#### Records to use
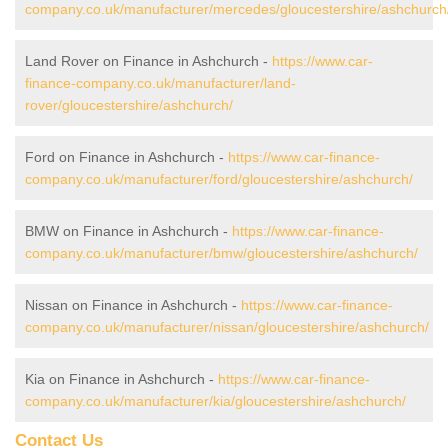
company.co.uk/manufacturer/mercedes/gloucestershire/ashchurch
Land Rover on Finance in Ashchurch -
https://www.car-
finance-company.co.uk/manufacturer/land-
rover/gloucestershire/ashchurch/
Ford on Finance in Ashchurch -
https://www.car-finance-
company.co.uk/manufacturer/ford/gloucestershire/ashchurch/
BMW on Finance in Ashchurch -
https://www.car-finance-
company.co.uk/manufacturer/bmw/gloucestershire/ashchurch/
Nissan on Finance in Ashchurch -
https://www.car-finance-
company.co.uk/manufacturer/nissan/gloucestershire/ashchurch/
Kia on Finance in Ashchurch -
https://www.car-finance-
company.co.uk/manufacturer/kia/gloucestershire/ashchurch/
Contact Us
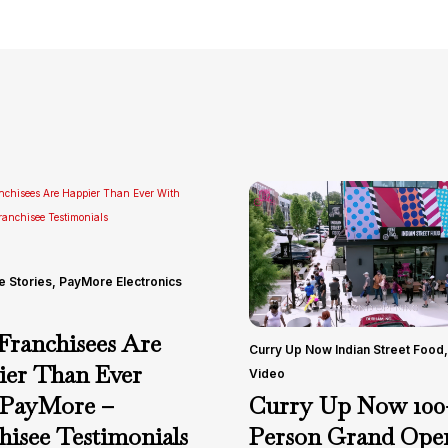
e Stories
,
PayMore Electronics
ranchisees Are
Curry Up Now Indian Street Food
,
er Than Ever
Video
Curry Up Now 100
 PayMore –
Person Grand Open
hisee Testimonials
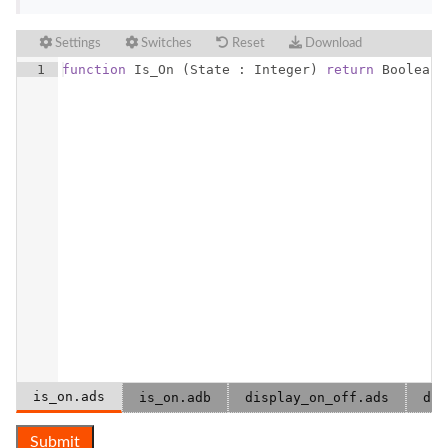
Settings
Switches
Reset
Download
1
function
Is_On
(
State
 : 
Integer
)
return
Boolean
;
is_on.ads
is_on.adb
display_on_off.ads
dis
Submit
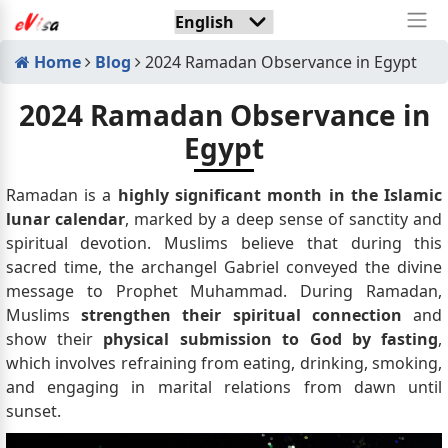
Home
Blog
2024 Ramadan Observance in Egypt
2024 Ramadan Observance in
Egypt
Ramadan is a
highly significant month in the Islamic
lunar calendar
, marked by a deep sense of sanctity and
spiritual devotion. Muslims believe that during this
sacred time, the archangel Gabriel conveyed the divine
message to Prophet Muhammad. During Ramadan,
Muslims
strengthen their spiritual connection
and
show their
physical submission to God by fasting
,
which involves refraining from eating, drinking, smoking,
and engaging in marital relations from dawn until
sunset.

#### What is being asked
Print every entry verbatim and leave all pictures out.

#### Result of this task
company.co.uk/manufacturer/mercedes/gloucestershire/ashchurch
Land Rover on Finance in Ashchurch -
https://www.car-
finance-company.co.uk/manufacturer/land-
rover/gloucestershire/ashchurch/
Ford on Finance in Ashchurch -
https://www.car-finance-
company.co.uk/manufacturer/ford/gloucestershire/ashchurch/
BMW on Finance in Ashchurch -
https://www.car-finance-
company.co.uk/manufacturer/bmw/gloucestershire/ashchurch/
Nissan on Finance in Ashchurch -
https://www.car-finance-
company.co.uk/manufacturer/nissan/gloucestershire/ashchurch/
Kia on Finance in Ashchurch -
https://www.car-finance-
company.co.uk/manufacturer/kia/gloucestershire/ashchurch/
Contact Us
e Stories
,
PayMore Electronics
ranchisees Are
Curry Up Now Indian Street Food
,
er Than Ever
Video
Curry Up Now 100
 PayMore –
Person Grand Open
hisee Testimonials
Settings
Switches
Reset
Download
1
function
Is_On
(
State
 : 
Integer
)
return
Boolean
;
is_on.ads
is_on.adb
display_on_off.ads
dis
Submit
Home
Blog
2024 Ramadan Observance in Egypt
2024 Ramadan Observance in
Egypt
Ramadan is a
highly significant month in the Islamic
lunar calendar
, marked by a deep sense of sanctity and
spiritual devotion. Muslims believe that during this
sacred time, the archangel Gabriel conveyed the divine
message to Prophet Muhammad. During Ramadan,
Muslims
strengthen their spiritual connection
and
show their
physical submission to God by fasting
,
which involves refraining from eating, drinking, smoking,
and engaging in marital relations from dawn until
sunset.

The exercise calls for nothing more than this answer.